#### Exercise brief
Only one part of the listing is needed: the lines from the one with "26期 (295, 386)" through the last line, copied exactly and free of pictures.

#### Input material
============

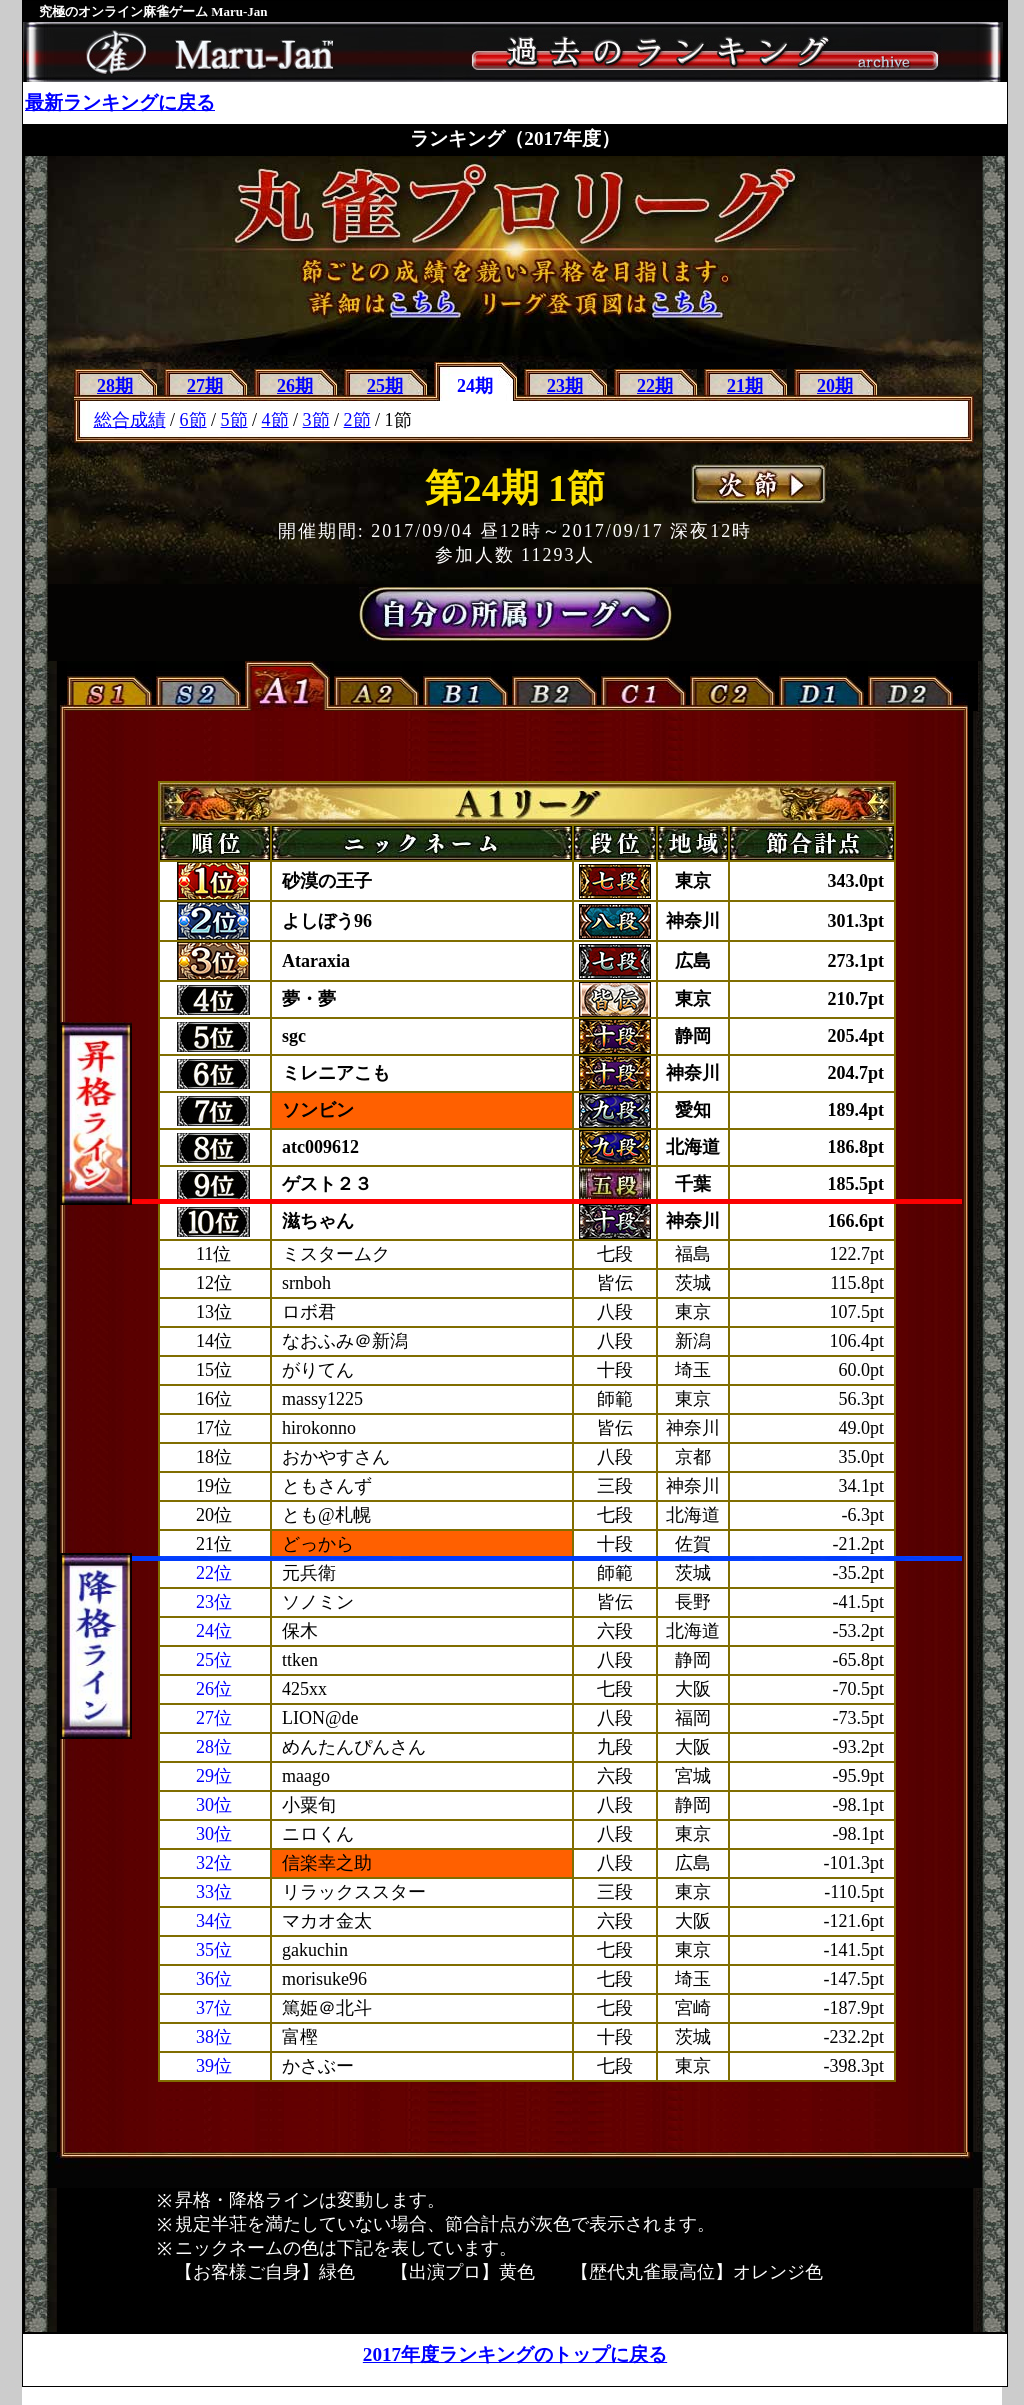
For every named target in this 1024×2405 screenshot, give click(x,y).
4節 (275, 420)
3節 (316, 420)
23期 (565, 386)
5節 (234, 420)
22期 (655, 386)
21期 (745, 386)
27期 (205, 386)
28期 (115, 386)
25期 (385, 386)
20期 (835, 386)
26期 (295, 386)
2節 (357, 420)
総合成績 (130, 420)
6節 (193, 420)
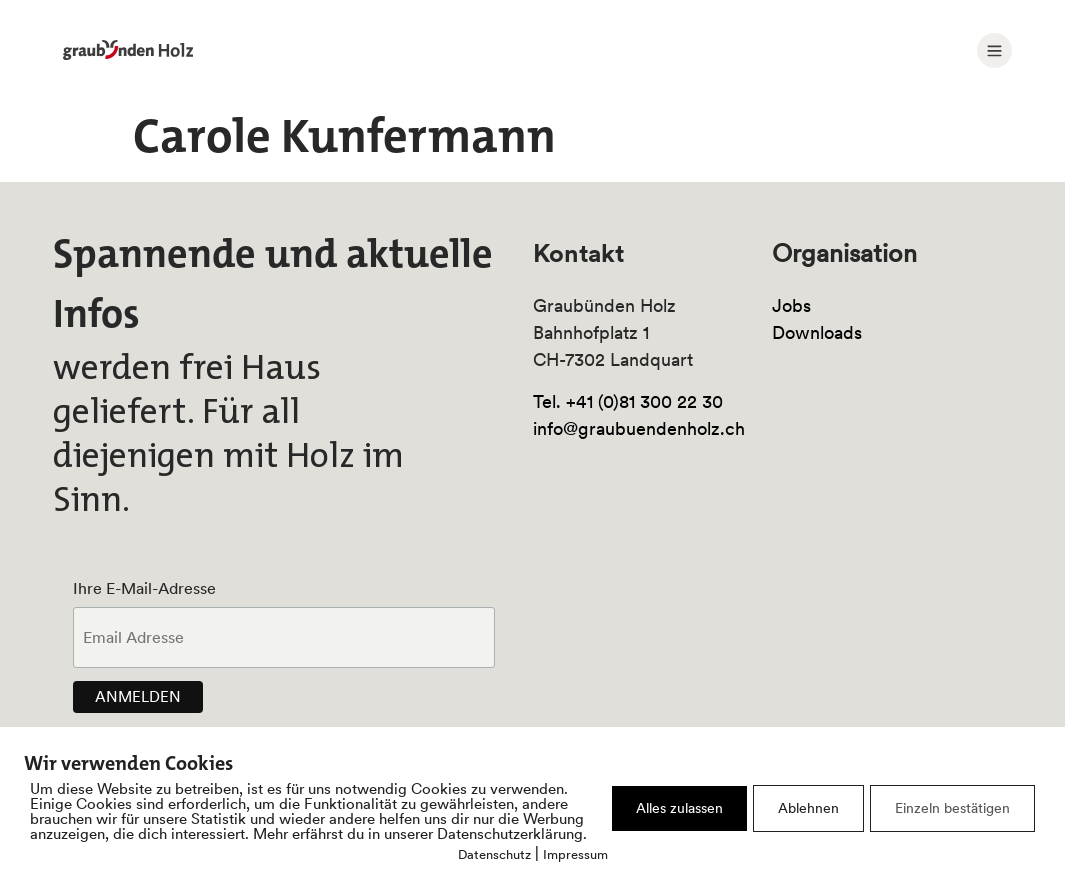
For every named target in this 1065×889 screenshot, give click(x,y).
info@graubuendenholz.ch (639, 428)
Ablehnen (808, 808)
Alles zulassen (679, 808)
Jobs (791, 305)
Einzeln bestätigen (952, 808)
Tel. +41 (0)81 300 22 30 (628, 401)
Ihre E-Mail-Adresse (144, 588)
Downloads (817, 332)
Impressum (575, 854)
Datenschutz (494, 854)
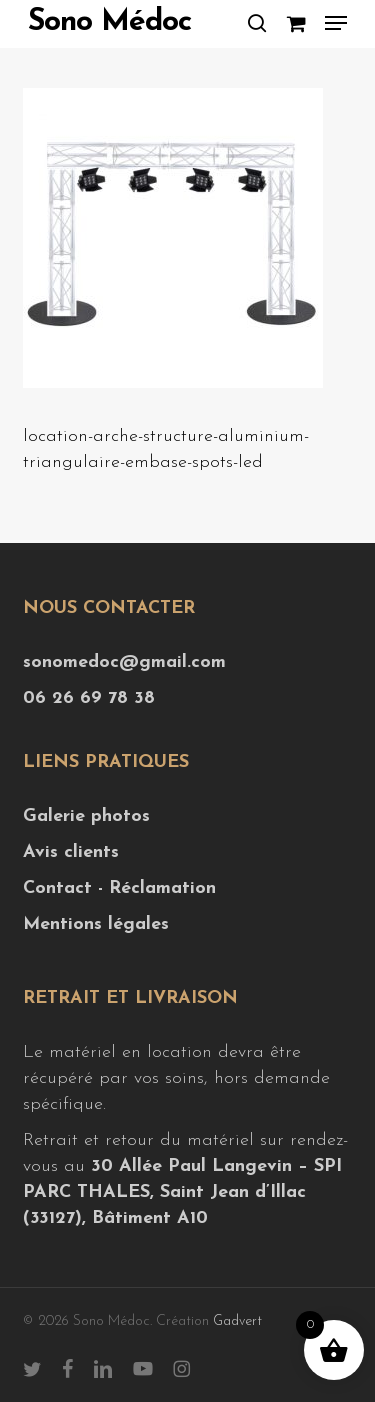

============

#### Written solution
26期 (295, 386)
2節 (357, 420)
総合成績 (130, 420)
6節 (193, 420)
For every named target in this 1065×889 screenshot, give click(x,y).
info@graubuendenholz.ch (639, 428)
Ablehnen (808, 808)
Alles zulassen (679, 808)
Jobs (791, 305)
Einzeln bestätigen (952, 808)
Tel. +41 (0)81 300 22 30 (628, 401)
Ihre E-Mail-Adresse (144, 588)
Downloads (817, 332)
Impressum (575, 854)
Datenschutz (494, 854)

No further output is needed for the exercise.